§ ACTIVITY: Nothing but the lines from the start of the records through the line that contains "las Pengungsi Tewas dalam Serangan Israel" is to be copied, and each is to be copied exactly.

§ EXERCISE MATERIAL:

════

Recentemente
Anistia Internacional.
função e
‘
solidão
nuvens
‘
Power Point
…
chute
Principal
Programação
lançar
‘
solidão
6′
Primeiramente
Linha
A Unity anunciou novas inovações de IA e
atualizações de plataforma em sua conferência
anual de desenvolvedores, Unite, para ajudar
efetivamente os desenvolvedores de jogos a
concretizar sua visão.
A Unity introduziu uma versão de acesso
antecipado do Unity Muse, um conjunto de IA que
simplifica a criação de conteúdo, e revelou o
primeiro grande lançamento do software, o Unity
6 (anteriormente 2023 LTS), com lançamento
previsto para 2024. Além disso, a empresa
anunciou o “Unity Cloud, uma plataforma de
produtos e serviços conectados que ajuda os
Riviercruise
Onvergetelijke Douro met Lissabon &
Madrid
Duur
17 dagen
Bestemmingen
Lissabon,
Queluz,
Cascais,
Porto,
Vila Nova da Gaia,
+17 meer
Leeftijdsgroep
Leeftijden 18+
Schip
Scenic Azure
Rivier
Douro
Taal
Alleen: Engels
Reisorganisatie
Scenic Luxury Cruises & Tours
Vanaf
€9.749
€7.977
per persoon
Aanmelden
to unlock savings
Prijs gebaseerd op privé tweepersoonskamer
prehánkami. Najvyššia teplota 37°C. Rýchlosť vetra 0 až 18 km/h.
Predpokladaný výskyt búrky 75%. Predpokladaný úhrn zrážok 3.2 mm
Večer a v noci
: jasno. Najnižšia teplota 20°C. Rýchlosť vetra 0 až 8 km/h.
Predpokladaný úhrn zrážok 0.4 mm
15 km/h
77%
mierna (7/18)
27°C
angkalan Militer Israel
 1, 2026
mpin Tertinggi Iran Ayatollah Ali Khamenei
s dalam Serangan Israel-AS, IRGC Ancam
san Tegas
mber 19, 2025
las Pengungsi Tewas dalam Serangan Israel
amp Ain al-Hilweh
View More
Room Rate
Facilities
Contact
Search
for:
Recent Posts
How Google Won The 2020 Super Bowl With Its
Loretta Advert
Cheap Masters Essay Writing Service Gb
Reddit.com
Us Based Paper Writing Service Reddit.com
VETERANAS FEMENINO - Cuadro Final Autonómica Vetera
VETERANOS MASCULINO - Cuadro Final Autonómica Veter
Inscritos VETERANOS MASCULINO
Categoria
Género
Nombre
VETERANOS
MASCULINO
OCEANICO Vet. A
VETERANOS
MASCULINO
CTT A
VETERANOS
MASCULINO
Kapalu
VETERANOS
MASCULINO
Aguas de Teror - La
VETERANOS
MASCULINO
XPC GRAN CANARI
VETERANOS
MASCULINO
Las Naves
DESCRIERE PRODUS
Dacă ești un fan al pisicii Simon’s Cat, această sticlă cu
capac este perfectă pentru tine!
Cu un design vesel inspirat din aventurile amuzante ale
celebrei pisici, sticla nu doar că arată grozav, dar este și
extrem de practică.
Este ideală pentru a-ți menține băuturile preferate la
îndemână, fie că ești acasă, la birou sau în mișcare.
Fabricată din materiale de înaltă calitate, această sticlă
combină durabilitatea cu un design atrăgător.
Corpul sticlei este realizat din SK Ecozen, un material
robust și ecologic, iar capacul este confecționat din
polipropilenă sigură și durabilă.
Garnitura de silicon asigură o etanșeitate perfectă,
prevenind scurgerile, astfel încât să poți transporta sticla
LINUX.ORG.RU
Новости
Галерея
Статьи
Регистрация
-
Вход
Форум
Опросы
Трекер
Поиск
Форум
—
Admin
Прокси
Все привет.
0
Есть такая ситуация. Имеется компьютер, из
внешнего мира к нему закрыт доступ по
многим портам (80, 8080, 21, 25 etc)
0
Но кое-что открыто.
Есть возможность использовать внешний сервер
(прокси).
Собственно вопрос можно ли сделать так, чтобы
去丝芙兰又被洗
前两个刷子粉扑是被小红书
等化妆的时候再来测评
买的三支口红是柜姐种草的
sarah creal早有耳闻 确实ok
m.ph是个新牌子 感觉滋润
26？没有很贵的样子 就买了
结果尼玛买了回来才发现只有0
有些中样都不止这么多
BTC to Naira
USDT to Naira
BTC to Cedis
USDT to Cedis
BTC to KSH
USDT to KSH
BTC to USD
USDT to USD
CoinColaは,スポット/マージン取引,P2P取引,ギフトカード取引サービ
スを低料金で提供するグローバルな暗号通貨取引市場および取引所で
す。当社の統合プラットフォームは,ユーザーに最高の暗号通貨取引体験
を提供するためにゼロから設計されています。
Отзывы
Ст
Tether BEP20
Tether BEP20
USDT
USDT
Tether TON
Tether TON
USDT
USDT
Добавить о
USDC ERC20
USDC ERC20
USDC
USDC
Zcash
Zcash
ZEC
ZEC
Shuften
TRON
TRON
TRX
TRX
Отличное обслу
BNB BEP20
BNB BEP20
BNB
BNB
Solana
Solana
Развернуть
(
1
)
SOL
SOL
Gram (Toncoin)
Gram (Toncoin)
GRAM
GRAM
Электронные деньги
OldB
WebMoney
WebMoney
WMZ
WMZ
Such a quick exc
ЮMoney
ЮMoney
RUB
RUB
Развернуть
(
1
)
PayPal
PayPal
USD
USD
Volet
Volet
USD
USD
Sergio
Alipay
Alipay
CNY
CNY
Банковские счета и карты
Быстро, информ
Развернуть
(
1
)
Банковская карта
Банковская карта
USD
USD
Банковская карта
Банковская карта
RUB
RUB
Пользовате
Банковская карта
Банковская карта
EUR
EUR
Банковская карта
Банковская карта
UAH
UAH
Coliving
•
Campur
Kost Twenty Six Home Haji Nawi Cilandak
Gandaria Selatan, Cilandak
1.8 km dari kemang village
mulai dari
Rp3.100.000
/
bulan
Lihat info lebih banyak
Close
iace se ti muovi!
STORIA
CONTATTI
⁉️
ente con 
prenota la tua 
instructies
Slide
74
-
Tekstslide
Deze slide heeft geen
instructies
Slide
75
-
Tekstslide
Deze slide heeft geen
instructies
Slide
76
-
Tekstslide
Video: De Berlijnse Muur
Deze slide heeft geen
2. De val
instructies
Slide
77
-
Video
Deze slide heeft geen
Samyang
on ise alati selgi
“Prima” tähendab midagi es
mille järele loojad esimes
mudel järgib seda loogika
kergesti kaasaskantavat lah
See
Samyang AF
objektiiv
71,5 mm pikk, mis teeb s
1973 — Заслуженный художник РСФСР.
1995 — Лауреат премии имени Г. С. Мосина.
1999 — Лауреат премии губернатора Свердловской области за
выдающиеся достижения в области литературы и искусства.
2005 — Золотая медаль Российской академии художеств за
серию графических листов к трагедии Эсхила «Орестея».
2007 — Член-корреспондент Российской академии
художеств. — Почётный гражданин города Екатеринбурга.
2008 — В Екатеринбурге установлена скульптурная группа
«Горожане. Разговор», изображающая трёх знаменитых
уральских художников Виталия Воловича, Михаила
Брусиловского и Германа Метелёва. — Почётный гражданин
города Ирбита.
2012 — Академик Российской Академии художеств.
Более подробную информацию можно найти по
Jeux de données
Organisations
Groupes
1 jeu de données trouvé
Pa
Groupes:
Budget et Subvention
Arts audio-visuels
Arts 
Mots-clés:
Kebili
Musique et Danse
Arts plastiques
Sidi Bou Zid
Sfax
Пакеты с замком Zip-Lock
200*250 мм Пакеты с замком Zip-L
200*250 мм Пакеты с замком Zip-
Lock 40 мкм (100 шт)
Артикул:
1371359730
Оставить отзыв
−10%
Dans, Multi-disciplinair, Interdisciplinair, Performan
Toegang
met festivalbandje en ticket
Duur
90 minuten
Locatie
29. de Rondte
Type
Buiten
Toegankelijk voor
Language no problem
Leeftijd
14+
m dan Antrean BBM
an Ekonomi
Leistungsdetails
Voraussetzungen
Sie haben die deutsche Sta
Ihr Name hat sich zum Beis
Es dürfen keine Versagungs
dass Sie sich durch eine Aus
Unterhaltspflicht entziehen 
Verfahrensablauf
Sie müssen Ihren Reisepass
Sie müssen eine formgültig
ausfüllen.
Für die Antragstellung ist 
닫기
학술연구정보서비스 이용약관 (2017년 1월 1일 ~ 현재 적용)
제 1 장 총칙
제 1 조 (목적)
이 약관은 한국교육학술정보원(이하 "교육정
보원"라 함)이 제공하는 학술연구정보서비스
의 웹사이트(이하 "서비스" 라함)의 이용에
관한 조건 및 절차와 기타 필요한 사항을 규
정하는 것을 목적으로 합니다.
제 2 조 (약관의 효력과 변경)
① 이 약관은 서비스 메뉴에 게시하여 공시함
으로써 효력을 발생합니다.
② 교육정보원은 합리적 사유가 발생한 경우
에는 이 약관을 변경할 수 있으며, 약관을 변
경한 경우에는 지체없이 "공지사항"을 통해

════

§ REPLY:
Recentemente
Anistia Internacional.
função e
‘
solidão
nuvens
‘
Power Point
…
chute
Principal
Programação
lançar
‘
solidão
6′
Primeiramente
Linha
A Unity anunciou novas inovações de IA e
atualizações de plataforma em sua conferência
anual de desenvolvedores, Unite, para ajudar
efetivamente os desenvolvedores de jogos a
concretizar sua visão.
A Unity introduziu uma versão de acesso
antecipado do Unity Muse, um conjunto de IA que
simplifica a criação de conteúdo, e revelou o
primeiro grande lançamento do software, o Unity
6 (anteriormente 2023 LTS), com lançamento
previsto para 2024. Além disso, a empresa
anunciou o “Unity Cloud, uma plataforma de
produtos e serviços conectados que ajuda os
Riviercruise
Onvergetelijke Douro met Lissabon &
Madrid
Duur
17 dagen
Bestemmingen
Lissabon,
Queluz,
Cascais,
Porto,
Vila Nova da Gaia,
+17 meer
Leeftijdsgroep
Leeftijden 18+
Schip
Scenic Azure
Rivier
Douro
Taal
Alleen: Engels
Reisorganisatie
Scenic Luxury Cruises & Tours
Vanaf
€9.749
€7.977
per persoon
Aanmelden
to unlock savings
Prijs gebaseerd op privé tweepersoonskamer
prehánkami. Najvyššia teplota 37°C. Rýchlosť vetra 0 až 18 km/h.
Predpokladaný výskyt búrky 75%. Predpokladaný úhrn zrážok 3.2 mm
Večer a v noci
: jasno. Najnižšia teplota 20°C. Rýchlosť vetra 0 až 8 km/h.
Predpokladaný úhrn zrážok 0.4 mm
15 km/h
77%
mierna (7/18)
27°C
angkalan Militer Israel
 1, 2026
mpin Tertinggi Iran Ayatollah Ali Khamenei
s dalam Serangan Israel-AS, IRGC Ancam
san Tegas
mber 19, 2025
las Pengungsi Tewas dalam Serangan Israel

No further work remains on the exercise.